There is an interesting new paper by Franks et al on devising useful sports metrics. One good property of a sports metric mentioned in the paper is the notion of discrimination — does the metric reliably differentiate between players of different abilities?
As in Franks et al, one can define discrimination by means of a random effects model. We’ll describe this model in terms of pitching, although the concept can be generalized to other baseball measures and to sports besides baseball.
Suppose we look at all pitchers in the 2016 season who have pitched at 100 innings. For each pitcher and each inning, we record the number of walks and hits allowed. (The mean number of walks and hits allowed is the popular WHIP measure.)
Let y_ij denote the number of walks and hits allowed by the ith pitcher in the jth inning. We assume that y_ij is normally distributed with mean M_i and standard deviation sigma. (We can view M_i as the talent of the ith pitcher). If we have N pitchers, we assume that the talents M_1, …, M_N come from a normal talent distribution with mean mu and standard deviation tau.
We estimate this random effects model from the data — we get estimates at sigma and tau. If we have a pitcher with n innings, then the discrimination D is defined to be
D = tau ^ 2 / (tau ^ 2 + sigma ^2 / n)
where we plug in estimates for tau and sigma. D represents the proportion of variance of the number of hits and walks per inning for these N pitchers that is explained by the variation between the talents of the pitchers.

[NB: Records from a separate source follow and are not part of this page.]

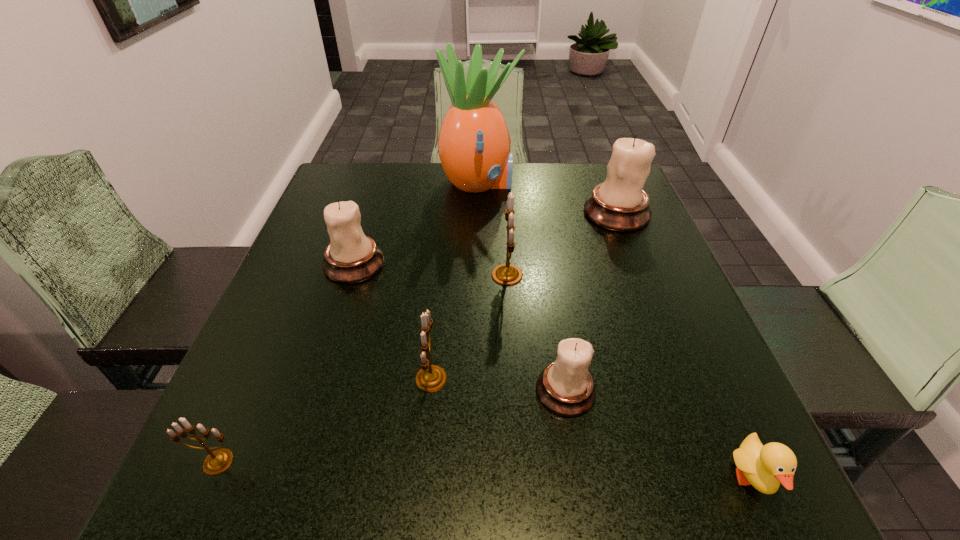 Image resolution: width=960 pixels, height=540 pixels. I want to click on the second candelabrum from right to left, so click(565, 387).

Identify the location of the second white candle holder from right to left. (565, 387).

At what (x,y) coordinates should I click in order to perform the action: click on the smallest gold candelabrum. Please return your answer as a coordinate pair (x, y). Looking at the image, I should click on (218, 461).

Locate an element on the screen. This screenshot has width=960, height=540. the leftmost gold candelabrum is located at coordinates (218, 461).

At what (x,y) coordinates should I click in order to perform the action: click on duckling. Please return your answer as a coordinate pair (x, y). Image resolution: width=960 pixels, height=540 pixels. Looking at the image, I should click on (764, 467).

Identify the location of yellow duckling. (764, 467).

Identify the location of vacant space situated at the entrance of the orange pineapple. pos(586,184).

Locate an element on the screen. Image resolution: width=960 pixels, height=540 pixels. free spot located 0.280m on the left of the farthest white candle holder is located at coordinates (473, 213).

I want to click on free space located on the back of the fourth candelabrum from left to right, so click(x=502, y=205).

What are the coordinates of `free space located 0.390m on the right of the second smallest white candle holder` in the screenshot? It's located at (560, 264). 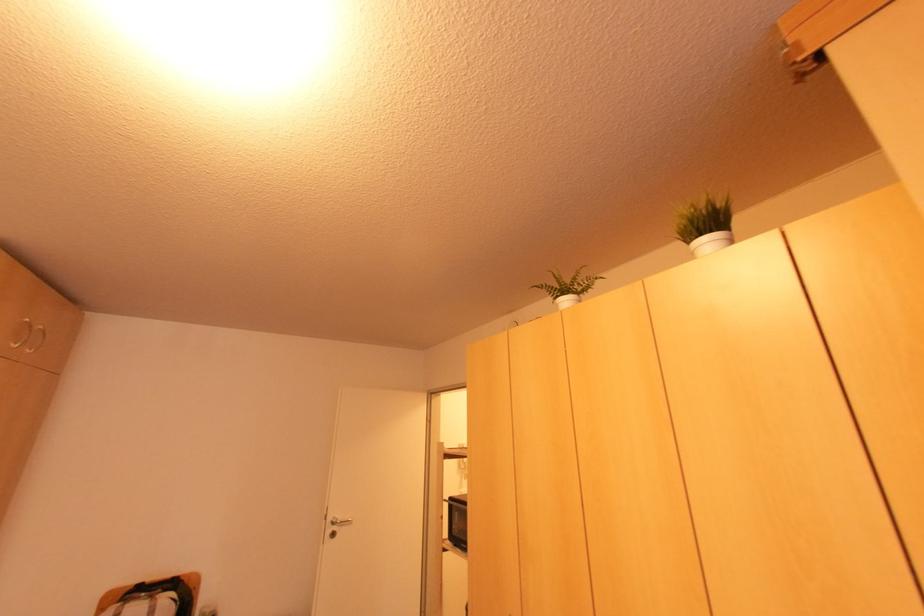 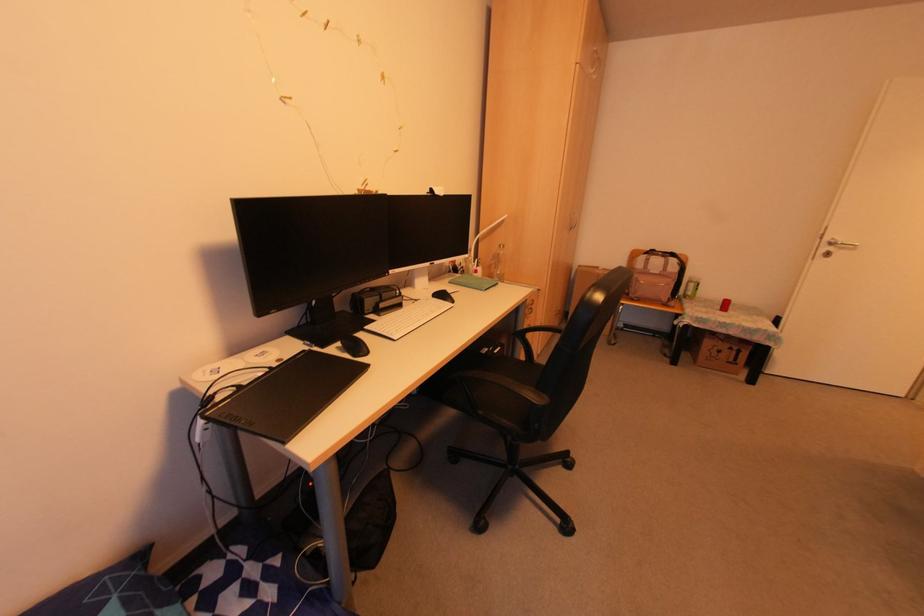 Based on the continuous images, in which direction is the camera rotating?

The rotation direction of the camera is left-down. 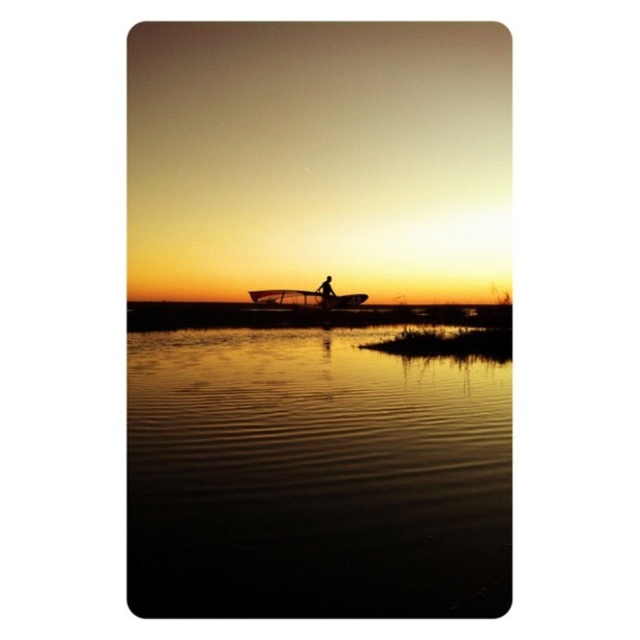 Can you confirm if glossy reflective water at center is positioned below metallic silver boat at center?

Yes, glossy reflective water at center is below metallic silver boat at center.

Based on the photo, can you confirm if glossy reflective water at center is positioned above metallic silver boat at center?

Actually, glossy reflective water at center is below metallic silver boat at center.

Between point (502, 612) and point (364, 294), which one is positioned in front?

Point (502, 612) is more forward.

This screenshot has width=640, height=640. In order to click on glossy reflective water at center in this screenshot , I will do `click(316, 476)`.

Does glossy reflective water at center appear over silhouette figure at center?

Incorrect, glossy reflective water at center is not positioned above silhouette figure at center.

Does point (396, 484) lie in front of point (321, 284)?

Yes, it is.

Who is more forward, (134, 513) or (328, 300)?

Positioned in front is point (134, 513).

The image size is (640, 640). I want to click on glossy reflective water at center, so click(316, 476).

Can you confirm if metallic silver boat at center is positioned to the right of silhouette figure at center?

In fact, metallic silver boat at center is to the left of silhouette figure at center.

Can you confirm if metallic silver boat at center is positioned to the left of silhouette figure at center?

Correct, you'll find metallic silver boat at center to the left of silhouette figure at center.

Where is `metallic silver boat at center`? metallic silver boat at center is located at coordinates (307, 298). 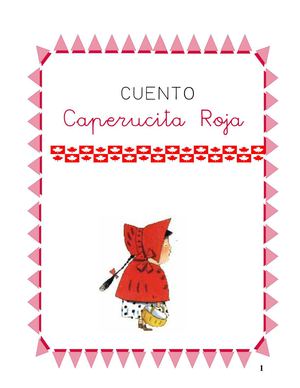 Identify the location of leg. (143, 323). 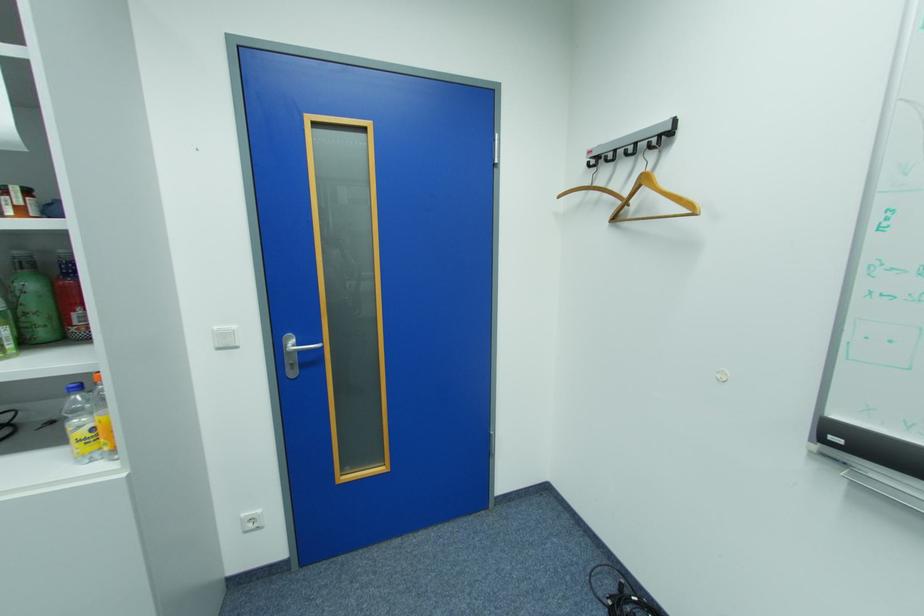 The image size is (924, 616). What do you see at coordinates (631, 143) in the screenshot? I see `the black coat hook` at bounding box center [631, 143]. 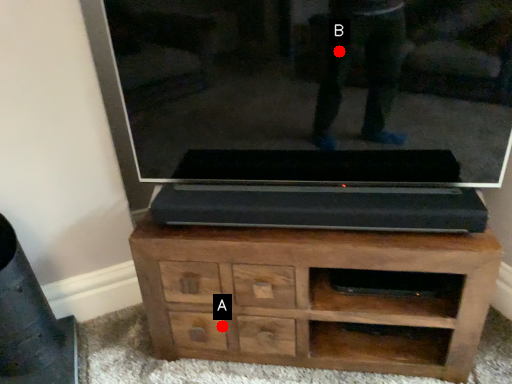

A couple of comments about this measure of discrimination.
- As we let n, the number of observed innings for pitcher, get really large, then D will approach 1 which means that the observed variability in WHIP between the pitchers is entirely explained by the differences in the pitchers’ talents.
- But in a season, n won’t be that large, and D will typically take on values between .3 and .8
- We described this measure for hits and walks in an inning, but we can count other events, and each event will have an associated measure of D. Values of D close to 1 correspond to measures that really distinguish pitcher abilities. In contrast, values of D close to 0 provide little information about pitcher abilities.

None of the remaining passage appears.